======== Recorded information ========

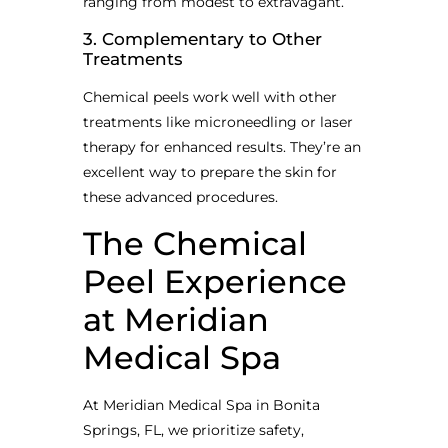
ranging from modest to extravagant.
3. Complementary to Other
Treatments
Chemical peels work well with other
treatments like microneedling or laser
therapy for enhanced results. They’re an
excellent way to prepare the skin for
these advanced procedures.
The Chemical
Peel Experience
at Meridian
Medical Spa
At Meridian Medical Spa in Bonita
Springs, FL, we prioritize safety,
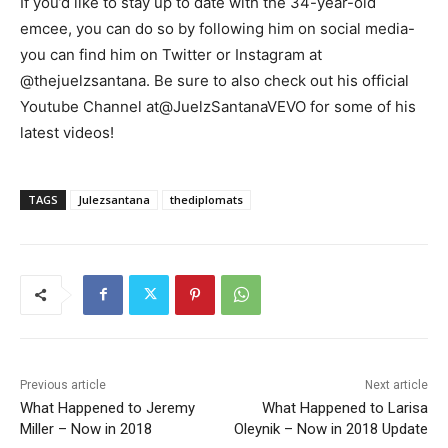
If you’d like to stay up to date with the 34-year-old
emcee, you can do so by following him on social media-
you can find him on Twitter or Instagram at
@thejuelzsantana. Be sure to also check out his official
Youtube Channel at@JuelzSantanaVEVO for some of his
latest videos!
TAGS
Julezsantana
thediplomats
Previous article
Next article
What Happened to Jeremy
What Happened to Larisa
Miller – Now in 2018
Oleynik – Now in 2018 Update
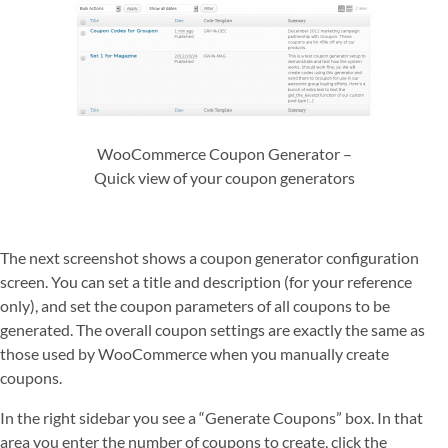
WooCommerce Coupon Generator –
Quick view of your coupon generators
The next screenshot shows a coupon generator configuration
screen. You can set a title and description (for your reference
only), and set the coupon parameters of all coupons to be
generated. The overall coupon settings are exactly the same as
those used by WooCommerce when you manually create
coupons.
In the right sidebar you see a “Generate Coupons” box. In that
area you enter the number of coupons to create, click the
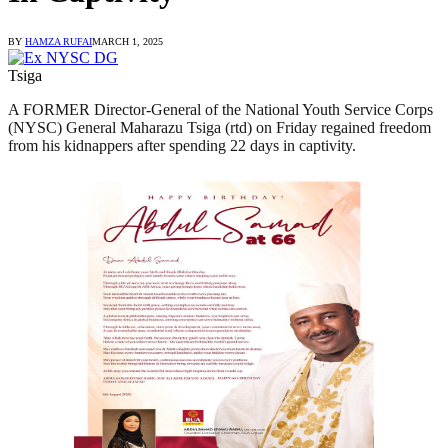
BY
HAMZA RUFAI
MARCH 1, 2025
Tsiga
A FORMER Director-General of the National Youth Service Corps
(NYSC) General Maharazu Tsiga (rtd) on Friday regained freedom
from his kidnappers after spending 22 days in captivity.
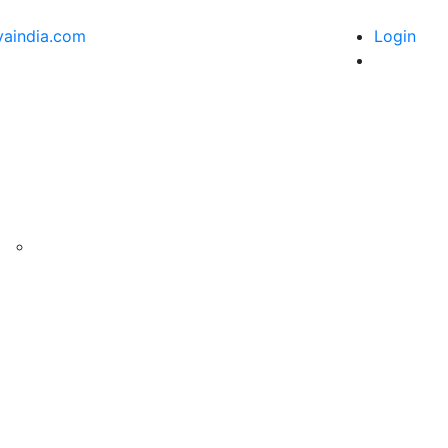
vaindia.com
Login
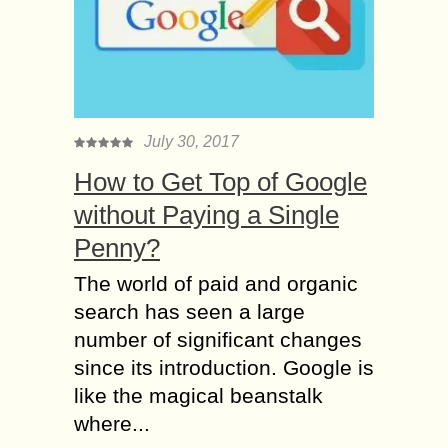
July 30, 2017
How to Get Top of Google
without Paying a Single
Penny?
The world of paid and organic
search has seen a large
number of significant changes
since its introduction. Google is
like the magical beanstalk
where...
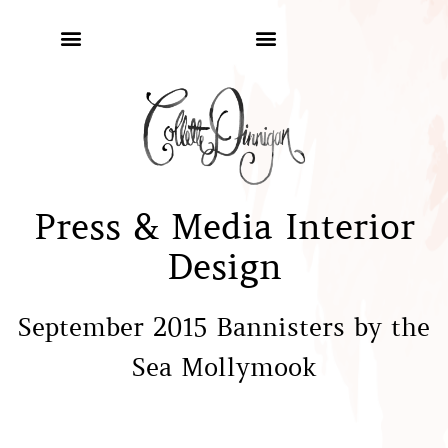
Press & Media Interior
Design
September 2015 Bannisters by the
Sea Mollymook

========

• **Exercise**: Please go through the data above and copy each line that has the word "Chemical".

• **Result**:
Chemical peels work well with other
The Chemical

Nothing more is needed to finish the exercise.